In recent revelations from internal investigators in multiple federal agencies, federal workers have too much time on their hands from a lack of work, and many of them are wiling away the hours binging on porn.
Some of them are looking at porn for up to two hours or more a day. Others aren’t looking at porn. They’re better than that—they’re watching television or checking social media or going to the gym. But there seems to be one common activity none of them are engaging in while they’re on the clock—actual work.
And before you get too upset with them, you must understand that they may not have any work to do. They’re not shirking assignments or anything. They often have no assignments. They’re bored. So why do they even have jobs?
After the Great Recession, jobs were harder to come by. In an effort to pad the unemployment numbers, the civil government shifted much of the job growth from the private to the public sector:
“In 2012,” Hall and Greene wrote in a recent report for George Mason University’s Mercatus Center, “public-sector employment made up more than 16 percent of the U.S. labor market.” That in itself is bad enough; but as the men observed, “Direct government employment fails to capture the full impact of government spending on state labor markets.”
To determine that “full impact,” Hall and Greene estimated the number of jobs in each state that are funded by federal contract dollars and added them to the number of actual public employees in that state.
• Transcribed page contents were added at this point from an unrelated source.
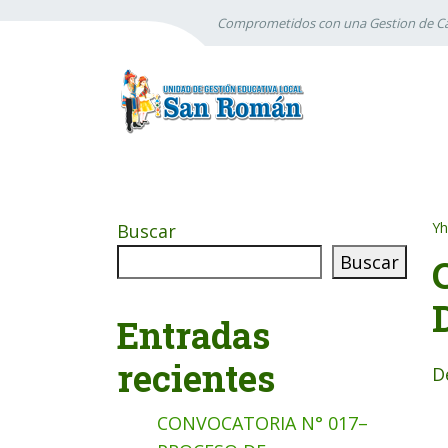
Comprometidos con una Gestion de Ca
Yh
Buscar
Buscar
Entradas
recientes
D
CONVOCATORIA N° 017–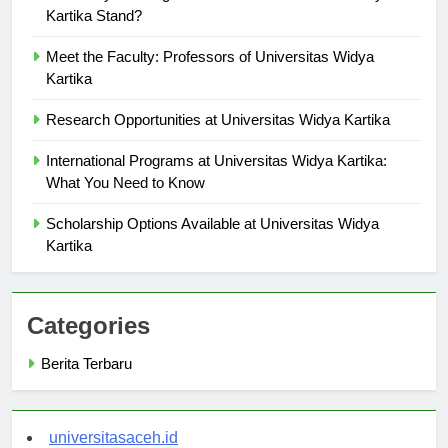
University Rankings: Where Does Universitas Widya
Kartika Stand?
Meet the Faculty: Professors of Universitas Widya
Kartika
Research Opportunities at Universitas Widya Kartika
International Programs at Universitas Widya Kartika:
What You Need to Know
Scholarship Options Available at Universitas Widya
Kartika
Categories
Berita Terbaru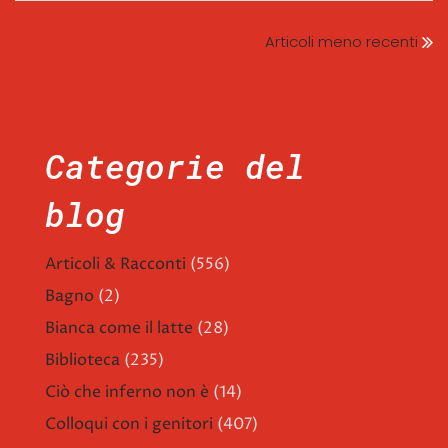
Articoli meno recenti
Categorie del
blog
Articoli & Racconti
(556)
Bagno
(2)
Bianca come il latte
(28)
Biblioteca
(235)
Ciò che inferno non è
(14)
Colloqui con i genitori
(407)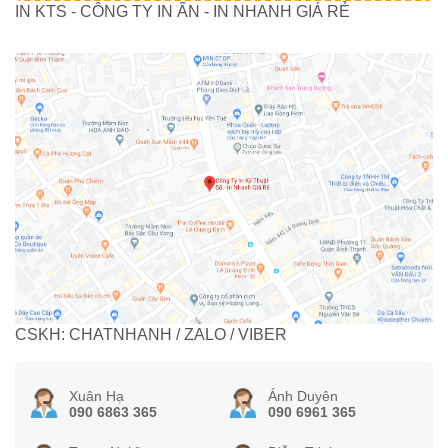
IN KTS - CÔNG TY IN ẤN - IN NHANH GIÁ RẺ
CSKH: CHATNHANH / ZALO / VIBER
Xuân Hạ
Ánh Duyên
090 6863 365
090 6961 365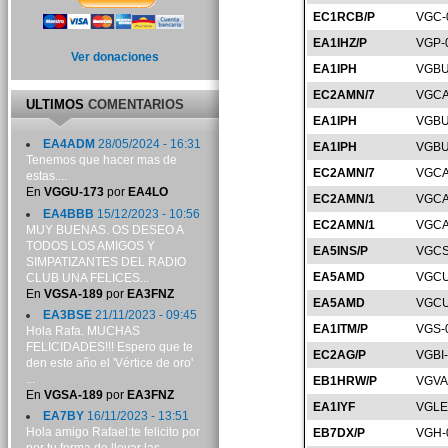
EC1RCB/P
VGC-
EA1IHZ/P
VGP-
Ver donaciones
EA1IPH
VGBU
EC2AMN/7
VGCA
ULTIMOS
COMENTARIOS
EA1IPH
VGBU
EA4ADM
28/05/2024 - 16:31
EA1IPH
VGBU
Tenemos que hacer mas de
EC2AMN/7
VGCA
estas....
En
VGGU-173
por
EA4LO
EC2AMN/1
VGCA
EA4BBB
15/12/2023 - 10:56
EC2AMN/1
VGCA
MUY BUENAS. OS DESEO A
TODOS LOS AMIGOS Y
EA5INS/P
VGCS
SIMPATIZANTES DEL RADIO
EA5AMD
VGCU
CLUB UNA FELICES...
En
VGSA-189
por
EA3FNZ
EA5AMD
VGCU
EA3BSE
21/11/2023 - 09:45
EA1ITM/P
VGS-
Hola Rafa. MUCHAS
FELICIDADES!!! Espero que te
EC2AG/P
VGBI
den este año el 'Vértice de oro'
...
EB1HRW/P
VGVA
En
VGSA-189
por
EA3FNZ
EA1IYF
VGLE
EA7BY
16/11/2023 - 13:51
Hola amigo Rafael:te felicito por
EB7DX/P
VGH-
When they did that, they found that public-sector employment grew by almost 3.5 million jobs to a national average of 19.2 percent of the workforce. In other words, nearly one-fifth of all workers in the United States are employed either directly or indirectly by government.
And once jobs are in the public sector, they are likely to stay there, whether they are needed or not. Federal workers employed by a bureacracy become part of that bureacracy’s budget. And if you think a federal director is going to cut his own budget, you’ve been drinking the funky Kool-Aid:
“Today, federal managers are under many constraints,” [former Inspector General Brian Miller] said. “With hiring freezes and budget limitations, a federal manager may hoard resources, squirreling them away for fear of losing even unneeded resources.
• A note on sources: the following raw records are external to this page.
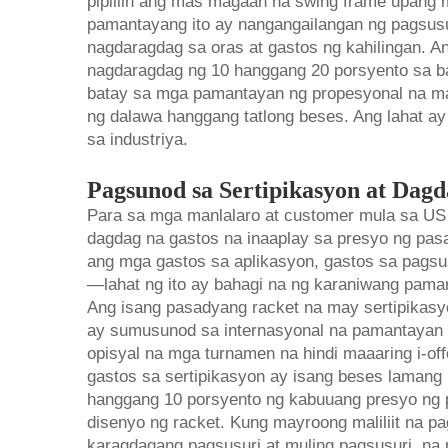
pipiliin ang mas magaan na swing frame upang 
pamantayang ito ay nangangailangan ng pagsusuri
nagdaragdag sa oras at gastos ng kahilingan.
nagdaragdag ng 10 hanggang 20 porsyento sa 
batay sa mga pamantayan ng propesyonal na ma
ng dalawa hanggang tatlong beses. Ang lahat a
sa industriya.
Pagsunod sa Sertipikasyon at Dag
Para sa mga manlalaro at customer mula sa US 
dagdag na gastos na inaaplay sa presyo ng pas
ang mga gastos sa aplikasyon, gastos sa pagsus
—lahat ng ito ay bahagi na ng karaniwang paman
Ang isang pasadyang racket na may sertipikas
ay sumusunod sa internasyonal na pamantayan sa
opisyal na mga turnamen na hindi maaaring i-of
gastos sa sertipikasyon ay isang beses lamang
hanggang 10 porsyento ng kabuuang presyo ng pa
disenyo ng racket. Kung mayroong maliliit na p
karagdagang pagsusuri at muling pagsusuri, na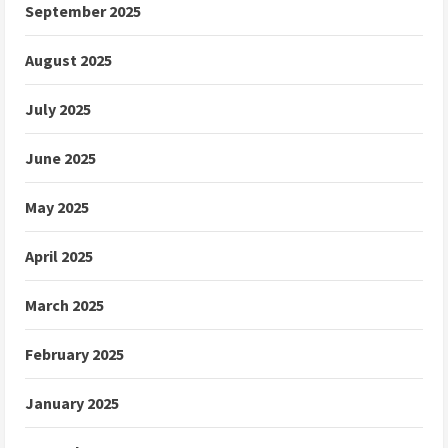
September 2025
August 2025
July 2025
June 2025
May 2025
April 2025
March 2025
February 2025
January 2025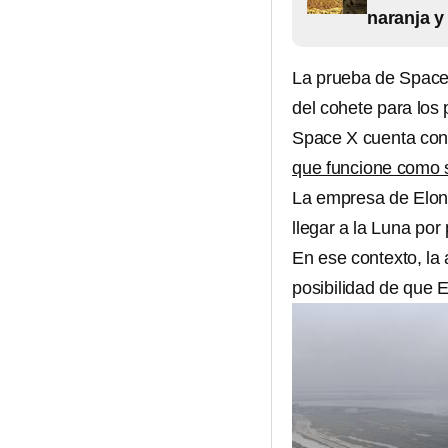
naranja y
La prueba de Space
del cohete para los
Space X cuenta co
que funcione como s
La empresa de Elon 
llegar a la Luna por
En ese contexto, la
posibilidad de que 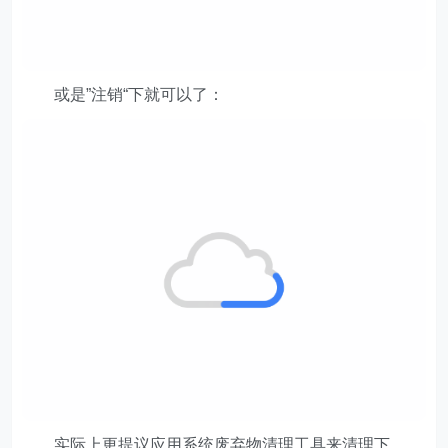
或是”注销“下就可以了：
实际上更提议应用系统废弃物清理工具来清理下。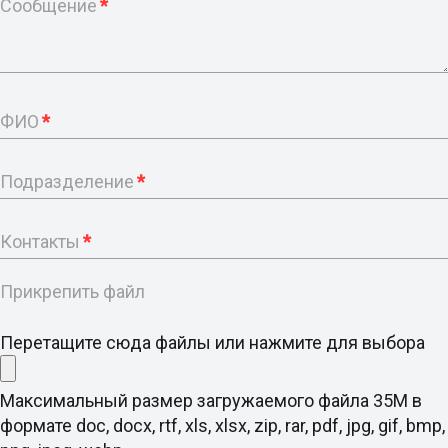
Сообщение
*
ФИО
*
Подразделение
*
Контакты
*
Прикрепить файл
Перетащите сюда файлы или нажмите для выбора
Максимальный размер загружаемого файла 35M в
формате doc, docx, rtf, xls, xlsx, zip, rar, pdf, jpg, gif, bmp,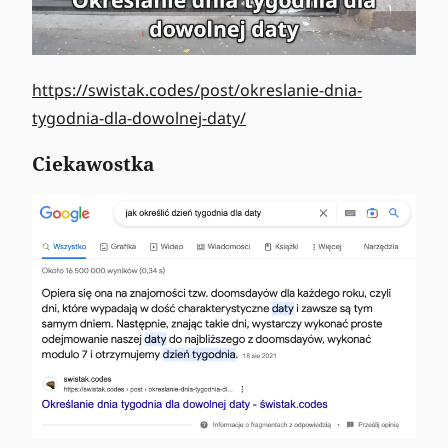
https://swistak.codes/post/okreslanie-dnia-
tygodnia-dla-dowolnej-daty/
Ciekawostka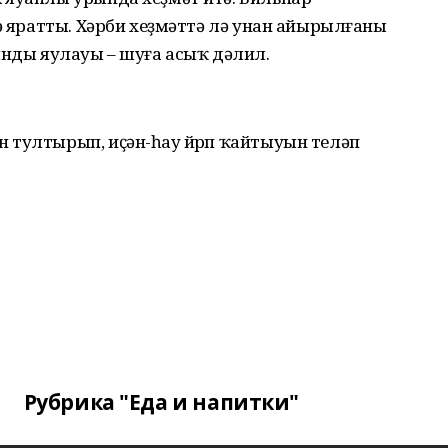
гә яратты. Хәрби хеҙмәттә лә унан айырылғаны
ынды яулауы – шуға асыҡ дәлил.
 тултырып, иҫән-һау йөрөп ҡайтыуын теләп
Рубрика "Еда и напитки"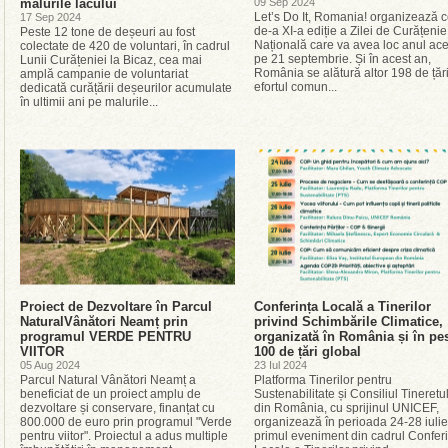
malurile lacului
09 Sep 2024
Let’s Do It, Romania! organizează 
17 Sep 2024
de-a XI-a ediție a Zilei de Curățenie
Peste 12 tone de deșeuri au fost
Națională care va avea loc anul ac
colectate de 420 de voluntari, în cadrul
pe 21 septembrie. Și în acest an,
Lunii Curățeniei la Bicaz, cea mai
România se alătură altor 198 de țări
amplă campanie de voluntariat
efortul comun...
dedicată curățării deșeurilor acumulate
în ultimii ani pe malurile...
Proiect de Dezvoltare în Parcul
Conferința Locală a Tinerilor
NaturalVânători Neamț prin
privind Schimbările Climatice,
programul VERDE PENTRU
organizată în România și în pe
VIITOR
100 de țări global
05 Aug 2024
23 Iul 2024
Parcul Natural Vânători Neamț a
Platforma Tinerilor pentru
beneficiat de un proiect amplu de
Sustenabilitate și Consiliul Tineretu
dezvoltare și conservare, finanțat cu
din România, cu sprijinul UNICEF,
800.000 de euro prin programul "Verde
organizează în perioada 24-28 iulie
pentru viitor". Proiectul a adus multiple
primul eveniment din cadrul Conferi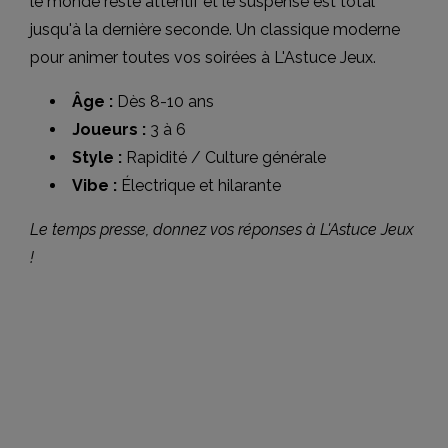
le monde reste attentif et le suspense est total
jusqu'à la dernière seconde. Un classique moderne
pour animer toutes vos soirées à L'Astuce Jeux.
Âge :
Dès 8-10 ans
Joueurs :
3 à 6
Style :
Rapidité / Culture générale
Vibe :
Électrique et hilarante
Le temps presse, donnez vos réponses à L'Astuce Jeux
!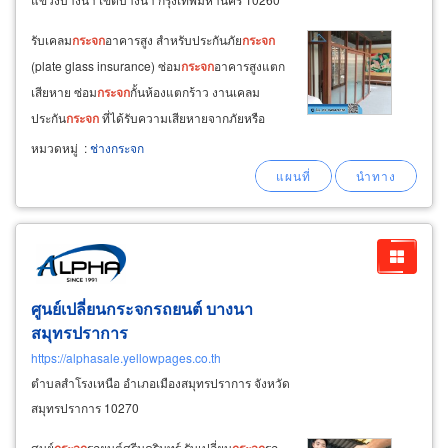
รับเคลม
กระจก
อาคารสูง สำหรับประกันภัย
กระจก
(plate glass insurance) ซ่อม
กระจก
อาคารสูงแตก
เสียหาย ซ่อม
กระจก
กั้นห้องแตกร้าว งานเคลม
ประกัน
กระจก
ที่ได้รับความเสียหายจากภัยหรือ
อุบัติเหตุทุกชนิด รับเหมาเปลี่ยน
กระจก
อาคารสูง
หมวดหมู่
:
ช่างกระจก
เปลี่ยน
กระจก
บานที่แตก เปลี่ยน
กระจก
ร้าวอาคาร
สูง ให้บริการทั่วประเทศ รับติดตั้ง
กระจก
ออฟฟิศ
โรงงาน
ศูนย์เปลี่ยนกระจกรถยนต์ บางนา
สมุทรปราการ
https://alphasale.yellowpages.co.th
ตำบลสำโรงเหนือ อำเภอเมืองสมุทรปราการ จังหวัด
สมุทรปราการ 10270
ศูนย์
รถยนต์ศรีนครินทร์ รับเปลี่ยน
รถ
“It takes a very strong manager to stand up and do the unpopular thing: to manage resources efficiently.”
And that’s a problem. Because there isn’t really any external accountability concerning federal workers inside a federal agency. It’s the agency’s job to deal with its own employees. Miller continued:
“At the end of the day, an [Inspector General] IG may recommend a course of action, but the IG has no power to make it happen,” he said. “An IG warns, reports, and recommends, but agency managers administer disciplinary actions and make changes in the agency.”
That’s a recipe for bloat, corruption, wastefulness, and inefficiency. Of all the federal workers who have been clicking around in the pornographic mire, very few of them have faced criminal charges for fraud. And honestly, if we were going to be charging people with fraud, the federal workers themselves wouldn’t be first on my list, as reprehensible as their actions are. Their actions are nothing compared to the fraud perpetrated on the American taxpayers by agency managers and policy makers.
Another rotten thing to think about from this situation—consider how bad unemployment actually is in this country. None of these people should be employed. Even with the federal government’s enormous reach, there isn’t enough work for all of them. Which means you, faithfully employed American taxpayer, are spending your hard-earned dollars so some federal workers can watch porn so Obama can say that job growth is up.
If that doesn’t get your goat, I don’t know what could.